--- Records for the exercise Enclosed Below ---
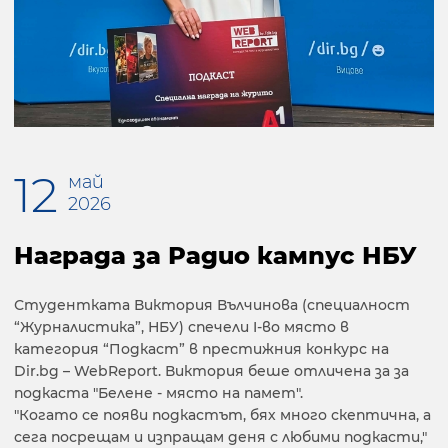
12
май
2026
Награда за Радио кампус НБУ
Студентката Виктория Вълчинова (специалност
“Журналистика”, НБУ) спечели I-во място в
категория “Подкаст” в престижния конкурс на
Dir.bg – WebReport. Виктория беше отличена за за
подкаста "Белене - място на памет".
"Когато се появи подкастът, бях много скептична, а
сега посрещам и изпращам деня с любими подкасти,"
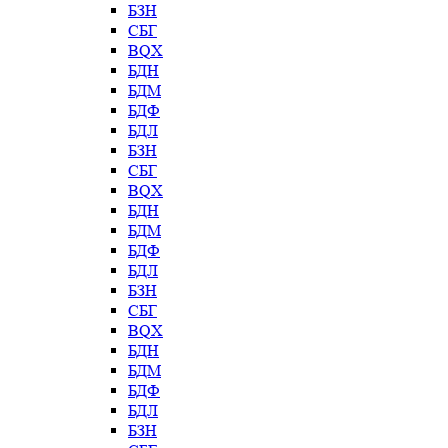
БЗН
СБГ
BQX
БДН
БДМ
БДФ
БДЛ
БЗН
СБГ
BQX
БДН
БДМ
БДФ
БДЛ
БЗН
СБГ
BQX
БДН
БДМ
БДФ
БДЛ
БЗН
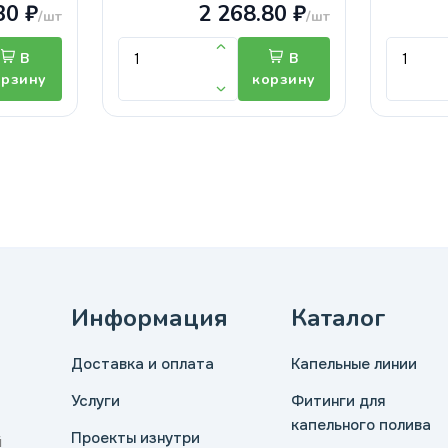
30 ₽
2 268.80 ₽
/шт
/шт
В
В
орзину
корзину
Информация
Каталог
Доставка и оплата
Капельные линии
Услуги
Фитинги для
капельного полива
Проекты изнутри
й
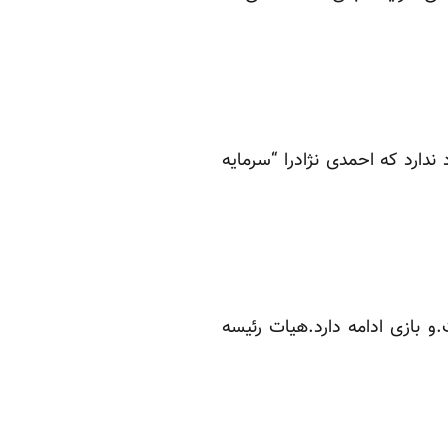
ندارد که احمدی نژادرا “سرمایه
است.و بازی ادامه دارد.هیات رئیسه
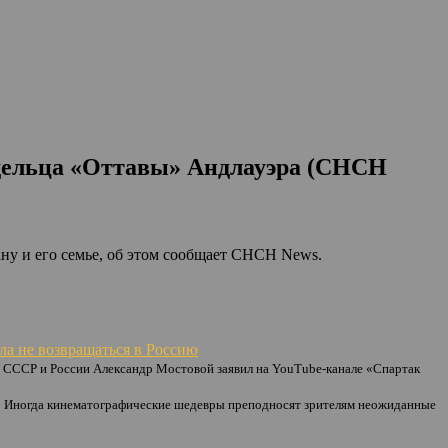
дельца «Оттавы» Андлауэра (CHCH
ну и его семье, об этом сообщает CHCH News.
а не возвращаться в Россию
СССР и России Александр Мостовой заявил на YouTube-канале «Спартак
Иногда кинематографические шедевры преподносят зрителям неожиданные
--- End of Enclosed Records for the exercise ---
- About this exercise
Please print the data above in its entirety, exactly, but without any picture.

- Answer area
12
май
2026
Награда за Радио кампус НБУ
Студентката Виктория Вълчинова (специалност
“Журналистика”, НБУ) спечели I-во място в
категория “Подкаст” в престижния конкурс на
Dir.bg – WebReport. Виктория беше отличена за за
подкаста "Белене - място на памет".
"Когато се появи подкастът, бях много скептична, а
сега посрещам и изпращам деня с любими подкасти,"
БЗН
СБГ
BQX
БДН
БДМ
БДФ
БДЛ
БЗН
СБГ
BQX
БДН
БДМ
БДФ
БДЛ
БЗН
СБГ
BQX
БДН
БДМ
БДФ
БДЛ
БЗН
30 ₽
2 268.80 ₽
/шт
/шт
В
В
орзину
корзину
Информация
Каталог
Доставка и оплата
Капельные линии
Услуги
Фитинги для
капельного полива
Проекты изнутри
й
ندارد که احمدی نژادرا “سرمایه
است.و بازی ادامه دارد.هیات رئیسه
дельца «Оттавы» Андлауэра (CHCH
ну и его семье, об этом сообщает CHCH News.
а не возвращаться в Россию
СССР и России Александр Мостовой заявил на YouTube-канале «Спартак
Иногда кинематографические шедевры преподносят зрителям неожиданные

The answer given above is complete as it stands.